New sanctions on Myanmar’s military are “welcome steps” but should be “just the start of actions” to end the junta’s rule, according to the Burma Human Rights Network (BHRN).

The measures announced by the US, UK and Canada last week target “departments [that] either bolster the military leadership or directly contribute to the junta’s ability to obtain and use weapons against civilians,” the London-based rights group said in a statement.

“Sanctions against these entities by the US, UK and Canada are welcome steps which other nations in the world must also commit to. The rogue military regime in Burma has become brazen since the February coup, and significant efforts must be made around the world to stop them in their tracks,” said Kyaw Win, executive director of the BHRN.

“The most obvious and peaceful means to do this is by cutting off the military’s access to money and weapons. We sincerely hope that these actions against the military are just the start of actions to end their illegitimate reign.”

The BHRN said Myanmar’s junta has “wildly increased its attacks on activists, minorities, and political opponents … as the international community has done little to intervene or prevent the military from obtaining cash and arms.”

The group said the international community must “further increase sanctions on all interests of the military and to make every effort to completely cut them off from cash flow and access to weapons.”

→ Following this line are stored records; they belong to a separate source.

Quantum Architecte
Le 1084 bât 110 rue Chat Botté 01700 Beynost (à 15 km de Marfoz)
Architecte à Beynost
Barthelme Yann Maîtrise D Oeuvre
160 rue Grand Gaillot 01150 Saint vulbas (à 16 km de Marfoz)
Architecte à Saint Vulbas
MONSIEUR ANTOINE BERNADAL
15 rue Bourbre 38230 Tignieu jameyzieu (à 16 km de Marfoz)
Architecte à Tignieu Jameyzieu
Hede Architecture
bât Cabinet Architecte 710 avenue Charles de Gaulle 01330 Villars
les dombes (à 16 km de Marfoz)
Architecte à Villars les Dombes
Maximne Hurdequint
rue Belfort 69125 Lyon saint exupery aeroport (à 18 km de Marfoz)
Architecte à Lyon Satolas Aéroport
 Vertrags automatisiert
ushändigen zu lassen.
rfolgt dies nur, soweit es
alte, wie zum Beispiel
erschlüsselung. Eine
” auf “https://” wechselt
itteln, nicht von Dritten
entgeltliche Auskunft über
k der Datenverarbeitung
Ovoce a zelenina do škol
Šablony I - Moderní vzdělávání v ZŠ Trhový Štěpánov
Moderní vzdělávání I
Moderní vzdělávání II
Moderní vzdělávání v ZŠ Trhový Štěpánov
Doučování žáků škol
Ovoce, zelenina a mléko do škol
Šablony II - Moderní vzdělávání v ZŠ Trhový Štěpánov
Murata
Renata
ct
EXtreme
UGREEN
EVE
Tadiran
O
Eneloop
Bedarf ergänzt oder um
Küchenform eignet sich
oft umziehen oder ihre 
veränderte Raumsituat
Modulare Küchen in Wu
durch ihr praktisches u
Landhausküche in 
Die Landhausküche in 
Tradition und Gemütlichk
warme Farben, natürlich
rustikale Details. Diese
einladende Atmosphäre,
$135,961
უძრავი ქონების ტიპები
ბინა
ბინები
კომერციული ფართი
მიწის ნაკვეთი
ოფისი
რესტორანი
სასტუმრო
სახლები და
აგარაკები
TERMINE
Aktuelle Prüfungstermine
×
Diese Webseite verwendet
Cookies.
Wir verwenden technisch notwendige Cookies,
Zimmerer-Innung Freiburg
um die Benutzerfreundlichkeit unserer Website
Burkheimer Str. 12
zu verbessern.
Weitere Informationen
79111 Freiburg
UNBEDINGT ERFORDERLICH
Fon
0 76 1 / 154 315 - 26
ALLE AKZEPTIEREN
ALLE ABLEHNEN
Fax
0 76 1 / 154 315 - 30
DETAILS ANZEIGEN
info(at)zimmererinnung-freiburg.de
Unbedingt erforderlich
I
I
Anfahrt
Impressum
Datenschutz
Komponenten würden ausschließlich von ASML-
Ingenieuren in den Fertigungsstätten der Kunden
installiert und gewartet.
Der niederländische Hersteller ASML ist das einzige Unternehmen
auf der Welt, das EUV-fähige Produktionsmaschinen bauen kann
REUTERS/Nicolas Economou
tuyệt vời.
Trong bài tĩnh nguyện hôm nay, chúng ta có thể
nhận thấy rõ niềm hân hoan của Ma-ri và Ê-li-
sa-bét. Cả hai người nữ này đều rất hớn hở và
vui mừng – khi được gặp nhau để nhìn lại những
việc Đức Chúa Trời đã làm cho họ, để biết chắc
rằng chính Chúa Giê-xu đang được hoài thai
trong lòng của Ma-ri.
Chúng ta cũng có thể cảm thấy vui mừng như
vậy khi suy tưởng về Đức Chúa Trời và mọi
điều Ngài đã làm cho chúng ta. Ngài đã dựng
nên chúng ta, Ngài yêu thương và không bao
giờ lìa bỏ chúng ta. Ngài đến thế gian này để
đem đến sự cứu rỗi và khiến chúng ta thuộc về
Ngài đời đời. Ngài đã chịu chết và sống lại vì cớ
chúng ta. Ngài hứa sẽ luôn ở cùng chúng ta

The Myanmar military, locally known as Tatmadaw, has killed over 1,300 people and arrested nearly 11,000 since it seized power on Feb. 1 and jailed the leadership of the National League for Democracy party, which was led by Nobel laureate Aung San Suu Kyi, according to data compiled by local group Assistance Association for Political Prisoners.

Suu Kyi and ousted President Win Myint were sentenced to four years in prison by a military court on Dec. 6, a conviction that the UN human rights chief said was the result of a “sham trial … [that is] nothing but politically motivated.”

The UN also said last week it was “appalled by the alarming escalation of grave human rights abuses in Myanmar,” after reports emerged that junta forces killed and burned alive 11 people, including five minors, and rammed vehicles into protesters.

“These latest grave violations demand a firm, unified and resolute international response that redoubles efforts to pursue accountability for the Myanmar military and the restoration of democracy in Myanmar,” said a spokesman for the UN Human Rights Office.